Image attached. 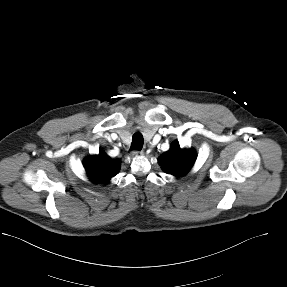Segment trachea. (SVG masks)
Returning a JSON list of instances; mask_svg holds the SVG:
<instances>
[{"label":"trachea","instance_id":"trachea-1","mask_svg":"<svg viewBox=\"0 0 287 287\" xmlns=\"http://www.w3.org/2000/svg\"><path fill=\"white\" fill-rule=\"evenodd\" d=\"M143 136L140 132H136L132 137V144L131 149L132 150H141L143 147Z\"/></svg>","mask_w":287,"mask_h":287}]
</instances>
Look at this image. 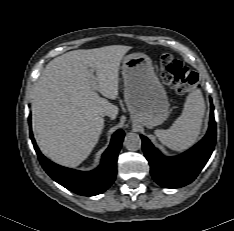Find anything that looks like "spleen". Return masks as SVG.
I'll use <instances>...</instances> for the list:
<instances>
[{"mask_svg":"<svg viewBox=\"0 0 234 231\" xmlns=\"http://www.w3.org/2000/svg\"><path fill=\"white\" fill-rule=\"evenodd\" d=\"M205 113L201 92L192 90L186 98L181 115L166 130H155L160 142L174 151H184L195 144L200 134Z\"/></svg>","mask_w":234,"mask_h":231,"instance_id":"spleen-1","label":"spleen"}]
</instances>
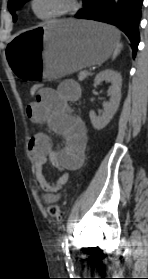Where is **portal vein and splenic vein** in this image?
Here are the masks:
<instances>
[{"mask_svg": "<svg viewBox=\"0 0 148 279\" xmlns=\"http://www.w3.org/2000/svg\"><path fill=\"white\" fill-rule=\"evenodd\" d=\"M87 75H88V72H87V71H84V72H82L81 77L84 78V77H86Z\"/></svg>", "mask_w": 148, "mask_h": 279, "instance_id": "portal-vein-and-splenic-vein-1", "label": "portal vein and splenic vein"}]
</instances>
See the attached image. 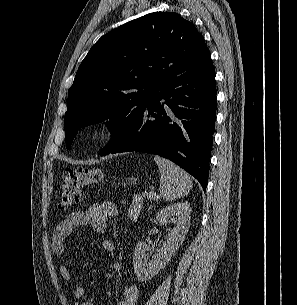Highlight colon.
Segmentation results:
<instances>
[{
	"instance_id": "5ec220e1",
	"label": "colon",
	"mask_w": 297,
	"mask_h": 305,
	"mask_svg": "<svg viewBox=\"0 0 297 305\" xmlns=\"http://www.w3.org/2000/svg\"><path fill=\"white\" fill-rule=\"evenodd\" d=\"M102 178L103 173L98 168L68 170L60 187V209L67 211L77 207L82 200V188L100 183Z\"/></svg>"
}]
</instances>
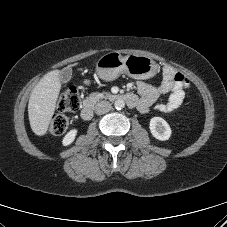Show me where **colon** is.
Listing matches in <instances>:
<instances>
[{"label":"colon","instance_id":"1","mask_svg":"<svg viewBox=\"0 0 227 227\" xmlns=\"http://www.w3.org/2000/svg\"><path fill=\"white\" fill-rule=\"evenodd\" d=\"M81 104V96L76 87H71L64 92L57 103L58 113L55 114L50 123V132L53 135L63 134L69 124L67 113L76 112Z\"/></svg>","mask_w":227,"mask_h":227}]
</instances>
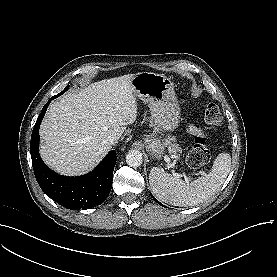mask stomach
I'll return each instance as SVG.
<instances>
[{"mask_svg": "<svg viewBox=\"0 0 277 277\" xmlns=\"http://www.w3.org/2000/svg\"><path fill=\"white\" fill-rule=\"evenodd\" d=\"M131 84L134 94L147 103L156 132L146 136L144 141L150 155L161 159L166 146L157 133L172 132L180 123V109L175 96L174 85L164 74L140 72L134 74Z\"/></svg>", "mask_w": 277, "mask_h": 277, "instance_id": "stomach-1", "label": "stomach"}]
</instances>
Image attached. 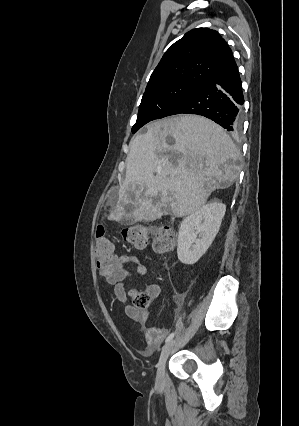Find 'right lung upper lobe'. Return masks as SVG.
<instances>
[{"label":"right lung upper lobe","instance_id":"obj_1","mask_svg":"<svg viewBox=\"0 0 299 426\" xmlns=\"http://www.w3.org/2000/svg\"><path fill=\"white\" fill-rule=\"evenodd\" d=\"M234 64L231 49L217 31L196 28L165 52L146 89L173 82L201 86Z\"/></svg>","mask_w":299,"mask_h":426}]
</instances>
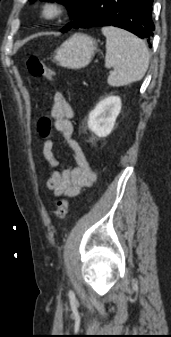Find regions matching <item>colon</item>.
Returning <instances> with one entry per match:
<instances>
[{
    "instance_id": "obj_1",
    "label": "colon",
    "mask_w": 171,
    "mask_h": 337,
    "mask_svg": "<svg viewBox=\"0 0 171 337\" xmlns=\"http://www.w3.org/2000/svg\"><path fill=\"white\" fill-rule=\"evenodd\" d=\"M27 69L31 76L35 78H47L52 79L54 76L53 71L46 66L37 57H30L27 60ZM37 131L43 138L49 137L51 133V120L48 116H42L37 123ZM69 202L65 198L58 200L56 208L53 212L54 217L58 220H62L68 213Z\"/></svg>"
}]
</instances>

EXERCISE => Filter the entries above down to the lines that contain "Returning".

WRITTEN SOLUTION =>
Returning a JSON list of instances; mask_svg holds the SVG:
Returning <instances> with one entry per match:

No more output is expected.